Natural language database querying

Abstract

The invention teaches preparing data sources for a natural language query. It is emphasized that this abstract is provided to comply with the rules requiring an abstract that will allow a searcher or other reader to quickly ascertain the subject matter of the technical disclosure. It is submitted with the understanding that it will not be used to interpret or limit the scope or meaning of the claims. 37 CFR 1.72(b).

Description

CROSS REFERENCE TO RELATED APPLICATIONS

The invention is a continuation in part of, is related to, and claims priority from U.S. Provisional Patent Application No. 60/496,442, filed on Aug. 20, 2003, by Marvin Elder, and entitled NATURAL LANGUAGE PROCESSING SYSTEM METHOD AND APPARATUS.

TECHNICAL FIELD OF THE INVENTION

The invention relates generally to matching data in data sources with data queries.

PROBLEM STATEMENT

Interpretation Considerations

This section describes the technical field in more detail, and discusses problems encountered in the technical field. This section does not describe prior art as defined for purposes of anticipation or obviousness under 35 U.S.C. section 102 or 35 U.S.C. section 103. Thus, nothing stated in the Problem Statement is to be construed as prior art.

Discussion

The ability to quickly and effectively access data is important to individuals, business and the government. Individuals often use spreadsheets to access specific data regarding items such as checking accounts balances, and cooking recipes. Businesses' thrive off of effective access of data of all kinds including, shipping delivery, inventory management, financial statements, and a world of other uses. In addition to managing revenue flow, the government utilizes data access for purposes ranging from artillery tables, to fingerprint data bases, to terrorist watch lists, and the mountain of statistics and information compiled by the census bureau.

Of course, there are literally millions different kinds of data source accesses known by persons in their every day lives, as well as by professionals in data storage and access arts. Unfortunately, it frequently takes some degree of familiarity with database searching structure to effectively access data in a data source, such that there are actually specialists in searching various data sources for specific types of information. Accordingly, there is a need for systems, methods, and devices that enable a person who does not have formal training to effectively search data sources.

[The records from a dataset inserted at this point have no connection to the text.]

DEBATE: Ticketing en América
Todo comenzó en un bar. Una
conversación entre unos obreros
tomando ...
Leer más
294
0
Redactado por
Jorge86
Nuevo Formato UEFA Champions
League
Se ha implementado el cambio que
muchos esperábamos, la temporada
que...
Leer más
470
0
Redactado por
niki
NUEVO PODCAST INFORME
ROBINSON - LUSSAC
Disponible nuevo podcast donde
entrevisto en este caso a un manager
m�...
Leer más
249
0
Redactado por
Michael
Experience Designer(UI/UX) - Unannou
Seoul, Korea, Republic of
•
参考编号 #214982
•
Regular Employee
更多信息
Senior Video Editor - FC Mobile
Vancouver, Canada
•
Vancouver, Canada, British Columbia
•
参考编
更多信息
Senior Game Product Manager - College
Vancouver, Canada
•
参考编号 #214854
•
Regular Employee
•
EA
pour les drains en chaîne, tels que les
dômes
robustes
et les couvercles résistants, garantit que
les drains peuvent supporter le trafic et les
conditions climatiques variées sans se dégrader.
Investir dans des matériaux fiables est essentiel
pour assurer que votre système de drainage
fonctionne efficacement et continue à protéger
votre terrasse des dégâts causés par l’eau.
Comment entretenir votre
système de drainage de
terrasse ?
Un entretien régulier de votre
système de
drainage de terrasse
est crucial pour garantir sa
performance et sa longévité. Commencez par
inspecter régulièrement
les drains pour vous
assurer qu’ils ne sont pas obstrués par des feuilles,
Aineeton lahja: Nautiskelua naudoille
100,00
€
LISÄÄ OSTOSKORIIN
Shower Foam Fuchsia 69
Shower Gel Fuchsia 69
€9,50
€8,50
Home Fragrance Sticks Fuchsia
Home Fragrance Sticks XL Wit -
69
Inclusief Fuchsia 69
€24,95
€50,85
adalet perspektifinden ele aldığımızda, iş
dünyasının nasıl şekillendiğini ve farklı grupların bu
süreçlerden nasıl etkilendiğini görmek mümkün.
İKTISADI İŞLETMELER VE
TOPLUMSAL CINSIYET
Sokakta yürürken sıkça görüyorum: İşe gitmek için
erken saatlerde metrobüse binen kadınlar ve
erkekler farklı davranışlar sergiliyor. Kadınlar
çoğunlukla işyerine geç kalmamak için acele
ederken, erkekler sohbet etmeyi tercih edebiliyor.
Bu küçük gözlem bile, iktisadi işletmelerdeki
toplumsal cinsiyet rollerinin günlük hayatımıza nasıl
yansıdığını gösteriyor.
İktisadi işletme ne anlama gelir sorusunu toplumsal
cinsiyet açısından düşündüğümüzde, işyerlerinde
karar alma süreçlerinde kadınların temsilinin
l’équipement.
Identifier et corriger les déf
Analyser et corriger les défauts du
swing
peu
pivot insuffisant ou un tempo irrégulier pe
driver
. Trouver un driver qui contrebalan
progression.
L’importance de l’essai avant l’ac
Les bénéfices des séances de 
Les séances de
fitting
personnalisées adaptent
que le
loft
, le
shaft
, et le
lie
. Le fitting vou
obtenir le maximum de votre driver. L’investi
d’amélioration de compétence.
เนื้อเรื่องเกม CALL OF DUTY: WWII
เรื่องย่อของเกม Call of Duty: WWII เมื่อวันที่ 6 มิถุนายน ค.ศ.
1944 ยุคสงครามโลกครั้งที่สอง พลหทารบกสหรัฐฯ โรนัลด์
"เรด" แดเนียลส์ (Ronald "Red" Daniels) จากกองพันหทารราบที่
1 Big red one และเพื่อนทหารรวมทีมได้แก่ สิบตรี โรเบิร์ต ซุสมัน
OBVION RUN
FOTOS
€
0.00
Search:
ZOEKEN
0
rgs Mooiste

BRIEF DESCRIPTION OF THE DRAWINGS

Various aspects of the invention, as well as an embodiment, are better understood by reference to the following detailed description. To better understand the invention, the detailed description should be read in conjunction with the drawings in which:

FIG. 1 illustrates a natural language request algorithm.

FIG. 2 shows a natural automated answer delivery algorithm.

FIG. 3 is an enable natural language algorithm.

FIG. 4 illustrates a natural language linking algorithm.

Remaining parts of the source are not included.